Source material Start Marker

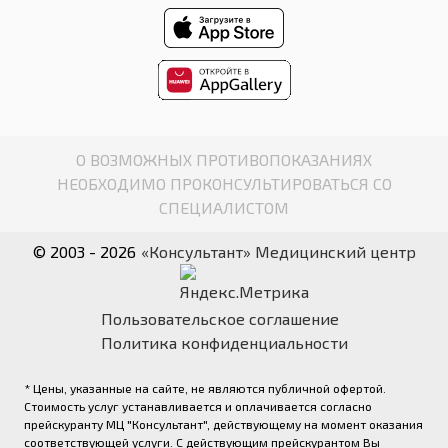
О ВОЗМОЖНЫХ ПРОТИВОПОКАЗАНИЯХ
НЕОБХОДИМО ПРОКОНСУЛЬТИРОВАТЬСЯ СО
СПЕЦИАЛИСТОМ
© 2003 - 2026
«Консультант» Медицинский центр
Пользовательское соглашение
Политика конфиденциальности
* Цены, указанные на сайте, не являются публичной офертой.
Стоимость услуг устанавливается и оплачивается согласно
прейскуранту МЦ "Консультант", действующему на момент оказания
соответствующей услуги. С действующим прейскурантом Вы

Source material End Marker

Task prompt
Write out an exact transcription of the line with "Стоимость услуг устанавливается" and of each line after it; stop at the end of the records.

Written response
Стоимость услуг устанавливается и оплачивается согласно
прейскуранту МЦ "Консультант", действующему на момент оказания
соответствующей услуги. С действующим прейскурантом Вы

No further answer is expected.